Deduplicating Indici data

From Kautepedia
(Redirected from Deduplicating Indici data,)
Jump to navigation Jump to search

Background[edit | edit source]

Indici shares delta data on a daily basis in parquet format. This contains a large number of apparent duplicates.

While all incoming data is just stashed as-is in the indici_staging schema, a separate process is required to deduplicate so it can be reliably used for reporting.

This page is meant to detail exactly how that process should be built/executed.

Deduplicating staging data[edit | edit source]

Catching up already stored data in staging schema[edit | edit source]

The broad principle is:

  1. Order the existing indici_staging data by primary key and filesourcekey values
  2. Insert into temp table
  3. Get the most recent record (via filesourcekey for each primary key)
  4. Load dataset into target table in rpt schema.

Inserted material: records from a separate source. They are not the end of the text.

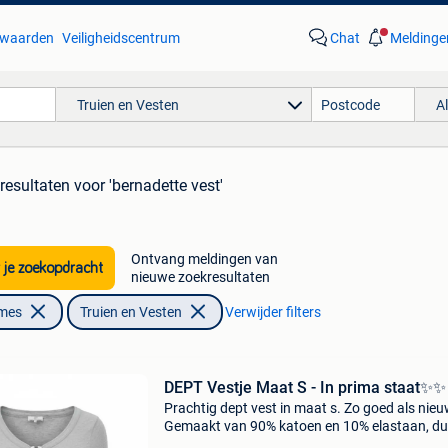
waarden
Veiligheidscentrum
Chat
Meldinge
Truien en Vesten
A
resultaten
voor 'bernadette vest'
Ontvang meldingen van
 je zoekopdracht
nieuwe zoekresultaten
ames
Truien en Vesten
Verwijder filters
DEPT Vestje Maat S - In prima staat✨️✨️
Prachtig dept vest in maat s. Zo goed als nieu
Gemaakt van 90% katoen en 10% elastaan, d
heerlijk stretchgevoel. Ideaal voor de koudere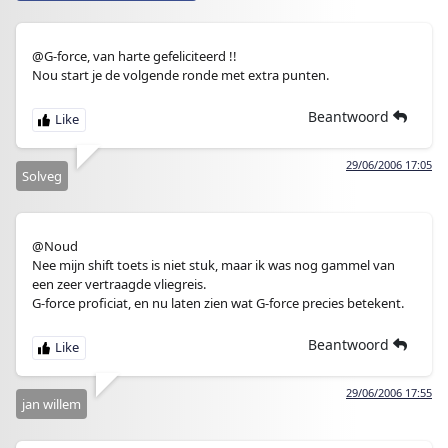
@G-force, van harte gefeliciteerd !!
Nou start je de volgende ronde met extra punten.
Beantwoord
29/06/2006 17:05
Solveg
@Noud
Nee mijn shift toets is niet stuk, maar ik was nog gammel van
een zeer vertraagde vliegreis.
G-force proficiat, en nu laten zien wat G-force precies betekent.
Beantwoord
29/06/2006 17:55
jan willem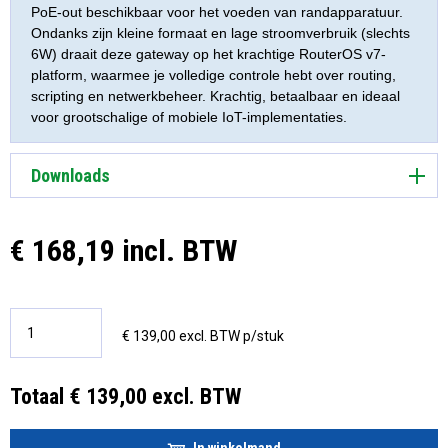
PoE-out beschikbaar voor het voeden van randapparatuur.
Ondanks zijn kleine formaat en lage stroomverbruik (slechts
6W) draait deze gateway op het krachtige RouterOS v7-
platform, waarmee je volledige controle hebt over routing,
scripting en netwerkbeheer. Krachtig, betaalbaar en ideaal
voor grootschalige of mobiele IoT-implementaties.
Downloads
€ 168,19 incl. BTW
€ 139,00 excl. BTW p/stuk
Totaal € 139,00 excl. BTW
In winkelmand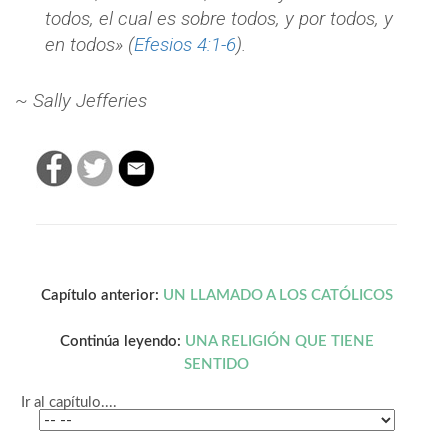
todos, el cual es sobre todos, y por todos, y
en todos» (
Efesios 4:1-6
).
~ Sally Jefferies
Capítulo anterior:
UN LLAMADO A LOS CATÓLICOS
Continúa leyendo:
UNA RELIGIÓN QUE TIENE
SENTIDO
Ir al capítulo....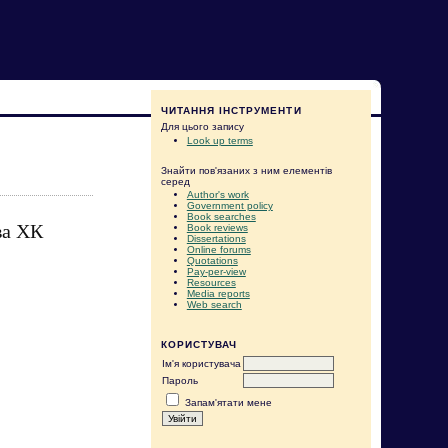
ЧИТАННЯ ІНСТРУМЕНТИ
Для цього запису
Look up terms
Знайти пов'язаних з ним елементів
серед
Author's work
Government policy
Book searches
ва ХК
Book reviews
Dissertations
Online forums
Quotations
Pay-per-view
Resources
Media reports
Web search
КОРИСТУВАЧ
Ім'я користувача
Пароль
Запам'ятати мене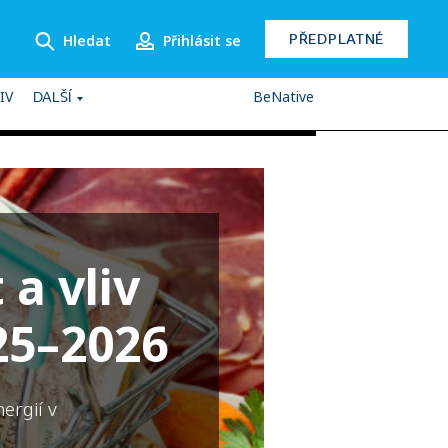
PŘEDPLATNÉ
Hledat
Přihlásit se
IV
BeNative
DALŠÍ
a vliv
25–2026
ergií v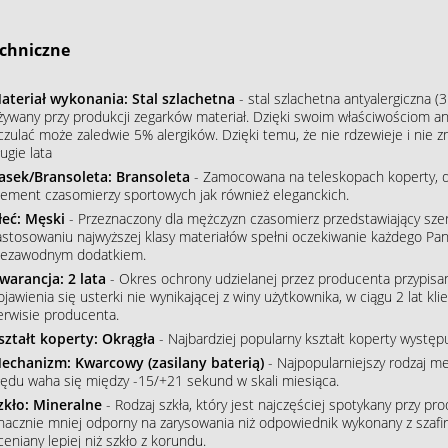
chniczne
ateriał wykonania: Stal szlachetna
- stal szlachetna antyalergiczna (3
żywany przy produkcji zegarków materiał. Dzięki swoim właściwościom an
czulać może zaledwie 5% alergików. Dzięki temu, że nie rdzewieje i nie 
ugie lata
asek/Bransoleta: Bransoleta
- Zamocowana na teleskopach koperty, do
lement czasomierzy sportowych jak również eleganckich.
łeć: Męski
- Przeznaczony dla mężczyzn czasomierz przedstawiający szere
astosowaniu najwyższej klasy materiałów spełni oczekiwanie każdego Pana
iezawodnym dodatkiem.
warancja: 2 lata
- Okres ochrony udzielanej przez producenta przypisa
ojawienia się usterki nie wynikającej z winy użytkownika, w ciągu 2 lat 
erwisie producenta.
ształt koperty: Okrągła
- Najbardziej popularny kształt koperty wystę
echanizm: Kwarcowy (zasilany baterią)
- Najpopularniejszy rodzaj m
łędu waha się między -15/+21 sekund w skali miesiąca.
zkło: Mineralne
- Rodzaj szkła, który jest najczęściej spotykany przy p
nacznie mniej odporny na zarysowania niż odpowiednik wykonany z szafiru
ceniany lepiej niż szkło z korundu.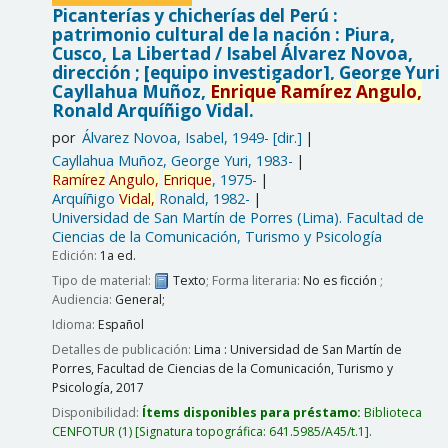
Picanterías y chicherías del Perú :
patrimonio cultural de la nación : Piura,
Cusco, La Libertad /
Isabel Álvarez Novoa,
dirección ; [equipo investigador], George Yuri
Cayllahua Muñoz,
Enrique
Ramírez
Angulo,
Ronald Arquíñigo Vidal.
por
Álvarez Novoa, Isabel
, 1949-
[dir.]
Cayllahua Muñoz, George Yuri
, 1983-
Ramírez
Angulo,
Enrique
, 1975-
Arquíñigo
Vidal,
Ronald
, 1982-
Universidad de San Martín de Porres (Lima). Facultad de
Ciencias de la Comunicación, Turismo y Psicología
Edición:
1a ed.
Tipo de material:
Texto
; Forma literaria:
No es ficción
;
Audiencia:
General;
Idioma:
Español
Detalles de publicación:
Lima :
Universidad de San Martín de
Porres, Facultad de Ciencias de la Comunicación, Turismo y
Psicología,
2017
Disponibilidad:
Ítems disponibles para préstamo:
Biblioteca
CENFOTUR
(1)
Signatura topográfica:
641.5985/A45/t.1
.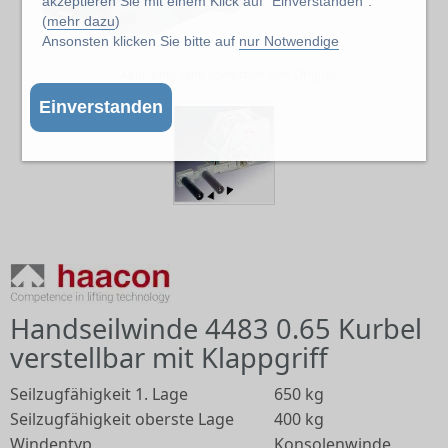
akzeptieren Sie mit einem Klick auf "Einverstanden".
(
mehr dazu
)
Ansonsten klicken Sie bitte auf
nur Notwendige
Abbildung kann abweichen vom Original
Einverstanden
Handseilwinde 4483 0.65 Kurbel
verstellbar mit Klappgriff
Seilzugfähigkeit 1. Lage
650 kg
Seilzugfähigkeit oberste Lage
400 kg
Windentyp
Konsolenwinde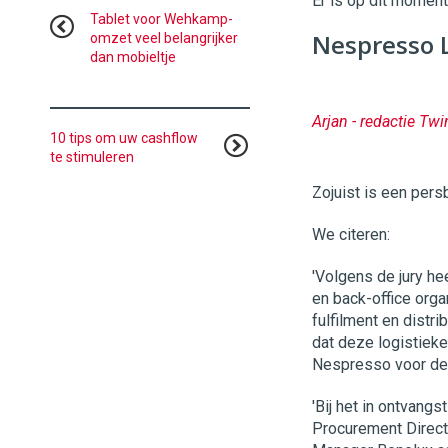
Er is op dit momen
Commerce
https://
Tablet voor Wehkamp-
Nespresso 
omzet veel belangrijker
dan mobieltje
96
54
Arjan - redactie Twi
10 tips om uw cashflow
te stimuleren
Zojuist is een pers
We citeren:
'Volgens de jury h
en back-office orga
fulfilment en distri
dat deze logistiek
Nespresso voor de j
'Bij het in ontvang
Procurement Direct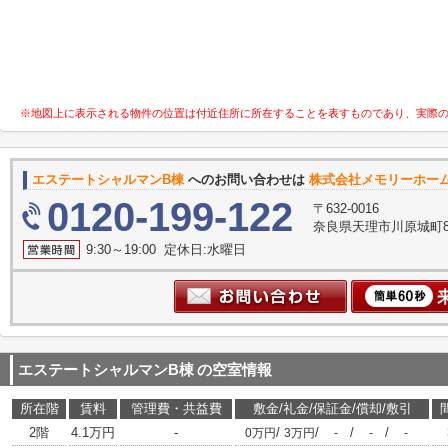
※地図上に表示される物件の位置は付近住所に所在することを表すものであり、実際
エステートシャルマンB棟
へのお問い合わせは
株式会社メモリーホー
0120-199-122
〒632-0016
奈良県天理市川原城町8
9:30～19:00 定休日:水曜日
エステートシャルマンB棟
の空室情報
所在階
賃料
管理費・共益費
敷金/礼金/保証金/償却/敷引
2階
4.1万円
-
/
/
/
/
0万円
3万円
-
-
-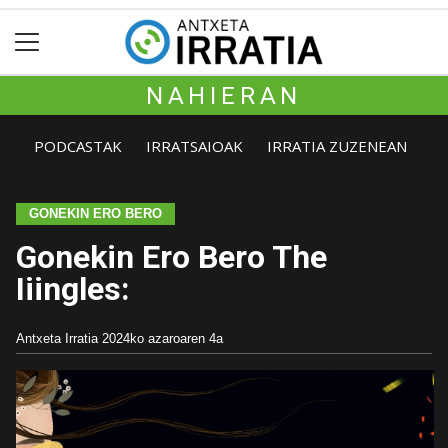
NAHIERAN
PODCASTAK
IRRATSAIOAK
IRRATIA ZUZENEAN
GONEKIN ERO BERO
Gonekin Ero Bero The
Iiingles:
Antxeta Irratia
2024ko azaroaren 4a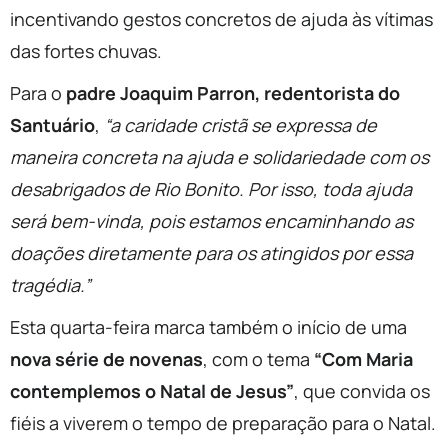
incentivando gestos concretos de ajuda às vítimas
das fortes chuvas.
Para o
padre Joaquim Parron, redentorista do
Santuário
,
“a caridade cristã se expressa de
maneira concreta na ajuda e solidariedade com os
desabrigados de Rio Bonito. Por isso, toda ajuda
será bem-vinda, pois estamos encaminhando as
doações diretamente para os atingidos por essa
tragédia.”
Esta quarta-feira marca também o início de uma
nova série de novenas
, com o tema
“Com Maria
contemplemos o Natal de Jesus”
, que convida os
fiéis a viverem o tempo de preparação para o Natal.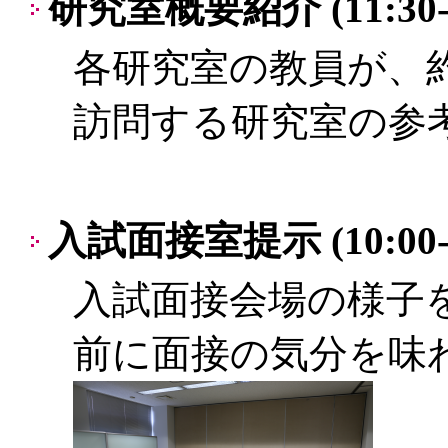
研究室概要紹介 (11:30-1
各研究室の教員が、
訪問する研究室の参
入試面接室提示 (10:00-
入試面接会場の様子
前に面接の気分を味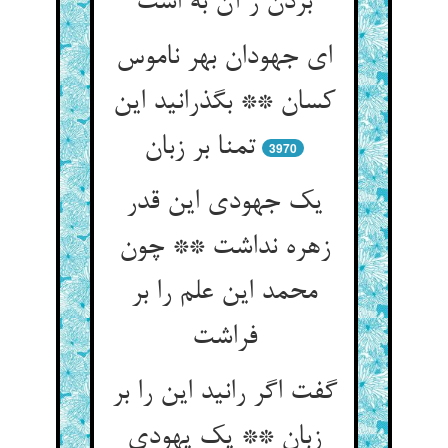
ای جهودان بهر ناموس
کسان ** بگذرانید این
3970
یک جهودی این قدر
زهره نداشت ** چون
محمد این علم را بر
گفت اگر رانید این را بر
زبان ** یک یهودی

Item 1 can be achieved using example syntax:

create temp table tmp_quickconsult as
select
q.*,
row_number() OVER (PARTITION BY q."QuickConsultKeyID" ORDER BY q.filesourcekey DESC) AS r
from indici_staging.quickconsult q
;

This can then be written to target table using only r=1, and then dropping that column in target. Temp table can then be dropped also.


Automating deduplication in rpt schema target[edit | edit source]

For the first/earliest load you can obviously just insert straight into your target table, as described above.

Ongoing subsequent runs for new incoming data obviously need to be deduplicated. This is done via the following syntax:

insert into rpt.quickconsult --your new target table
select tq.*
from dbt.tmp_quickconsult tq
on conflict("QuickConsultKeyID")
do update set -- set every single column :/

"Column1" = EXCLUDED."Column1",
"Column2" = EXCLUDED."Column2",
"Column3" = EXCLUDED."Column3"

This code will:

  • INSERT into target table if primary key doesn't already exist
  • UPDATE the record with latest data if the primary key is found to already be in the table.

More or less this is an 'UPSERT' process.

Above code should be built as a database function, so it can be easily called on demand. This function call is then executed via a db cron job - this is described in Indici data.

References[edit | edit source]